Batal dengan Puan, Cak Imin Kini Didorong PKB Duet dengan AHY
logo

3 Juni 2021

Batal dengan Puan, Cak Imin Kini Didorong PKB Duet dengan AHY

Batal dengan Puan, Cak Imin Kini Didorong PKB Duet dengan AHY


GELORA.CO - Wacana Pilpres 2024 semakin menghangat. Kini berbagai tokoh mulai dipasangkan satu sama lain. Di antara parpol yang senang coba-coba skenario pilpres adalah PKB.

Ketua Umum PKB Muhaimin Iskandar (Cak Imin) kini ditawarkan duet dengan Ketua Umum Demokrat Agus Harimurti Yudhoyono (AHY), setelah sebelumnya didorong duet dengan Puan Maharani.

Hal itu disampaikan Wakil Ketua Umum DPP PKB Jazilul Fawaid. Politikus yang akrab disapa Gus Jazil ini mengaku mendapat masukan sejumlah masyarakat.

"Saya mendapatkan masukan dari sejumlah pihak terkait kemungkinan mengusung Gus AMI dengan AHY diduetkan. Saya pikir ini opsi yang bagus juga, lebih fresh, duet sipil-militer, religius-nasionalis. Namun semua itu tergantung respons dari masyarakat," kata Gus Jazil kepada wartawan, Kamis (3/6).
Gus Jazil berpendapat, saat ini masyarakat membutuhkan sosok yang lebih fresh dari berbagai nama tokoh capres yang sudah ada. Sosok tersebut harus mampu memberikan harapan dan turun tangan mengatasi kesulitan masyarakat.

"Hemat saya, masyarakat perlu sesuatu yang fresh, yang berikan harapan dan mau turun tangan mengatasi keadaan yang serba sulit ini,” beber Wakil Ketua MPR ini.

Lalu, bagaimana dengan wacana duet Puan-Cak Imin yang sempat mencuat?
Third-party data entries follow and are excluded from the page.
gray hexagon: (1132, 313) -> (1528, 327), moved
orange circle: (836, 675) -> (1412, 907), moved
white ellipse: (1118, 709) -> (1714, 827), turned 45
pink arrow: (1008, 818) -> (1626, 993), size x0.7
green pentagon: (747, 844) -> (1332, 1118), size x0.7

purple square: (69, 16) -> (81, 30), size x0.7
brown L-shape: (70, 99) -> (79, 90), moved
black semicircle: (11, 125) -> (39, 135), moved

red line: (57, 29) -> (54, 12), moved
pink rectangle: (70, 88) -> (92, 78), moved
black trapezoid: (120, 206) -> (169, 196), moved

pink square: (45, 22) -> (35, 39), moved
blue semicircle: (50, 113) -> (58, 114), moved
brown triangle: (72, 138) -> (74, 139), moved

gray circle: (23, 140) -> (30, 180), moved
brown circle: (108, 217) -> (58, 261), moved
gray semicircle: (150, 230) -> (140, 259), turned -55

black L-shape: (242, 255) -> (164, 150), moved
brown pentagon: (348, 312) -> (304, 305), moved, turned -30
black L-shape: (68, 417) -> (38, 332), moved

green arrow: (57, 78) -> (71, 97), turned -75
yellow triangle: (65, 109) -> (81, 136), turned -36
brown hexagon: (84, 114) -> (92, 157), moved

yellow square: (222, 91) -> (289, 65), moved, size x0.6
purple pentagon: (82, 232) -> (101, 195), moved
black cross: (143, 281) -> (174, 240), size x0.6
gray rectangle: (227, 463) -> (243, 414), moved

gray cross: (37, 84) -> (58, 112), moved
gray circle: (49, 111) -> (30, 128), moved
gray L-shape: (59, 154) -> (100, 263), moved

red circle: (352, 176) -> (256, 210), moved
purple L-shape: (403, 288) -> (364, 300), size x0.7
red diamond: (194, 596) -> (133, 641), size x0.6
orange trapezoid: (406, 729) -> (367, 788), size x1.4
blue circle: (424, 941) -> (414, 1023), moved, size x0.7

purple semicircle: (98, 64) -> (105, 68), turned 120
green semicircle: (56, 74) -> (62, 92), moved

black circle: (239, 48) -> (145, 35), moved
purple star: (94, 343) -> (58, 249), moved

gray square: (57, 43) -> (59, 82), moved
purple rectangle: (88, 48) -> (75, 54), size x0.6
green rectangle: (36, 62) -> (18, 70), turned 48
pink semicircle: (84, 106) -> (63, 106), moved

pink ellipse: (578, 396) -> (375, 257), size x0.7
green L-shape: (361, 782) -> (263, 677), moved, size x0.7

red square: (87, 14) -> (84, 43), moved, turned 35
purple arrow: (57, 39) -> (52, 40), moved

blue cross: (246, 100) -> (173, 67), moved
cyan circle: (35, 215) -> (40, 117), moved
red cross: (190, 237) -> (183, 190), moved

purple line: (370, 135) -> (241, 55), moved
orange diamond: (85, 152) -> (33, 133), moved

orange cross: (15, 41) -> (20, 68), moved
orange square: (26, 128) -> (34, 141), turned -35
Gus Jalil menuturkan hal tersebut baru sekadar wacana.

Hingga saat ini, Cak Imin belum mengambil keputusan dan masih meminta para kiai sepuh untuk melakukan istikarah, untuk menentukan dengan siapa dia berpasangan pada capres nanti.

”Pilpres masih jauh. Itu semua baru usulan dan wacana. Segala kemungkinan masih bisa terjadi, namun usulan Gus AMI-Puan juga rasional. Toh, Gus AMI juga belum ambil keputusan, masih pikir-pikir, meskipun desakan dari bawah makin kuat. Kita ikuti saja dinamikanya,” tuturnya.

Gus Jazil juga menegaskan kepemimpinan nasional ke depan harus bisa memberikan harapan baru di tengah krisis multidimensi akibat pandemi COVID-19. Karena itu, PKB menawarkan konsep koalisi dengan istilah Poros Harapan Baru.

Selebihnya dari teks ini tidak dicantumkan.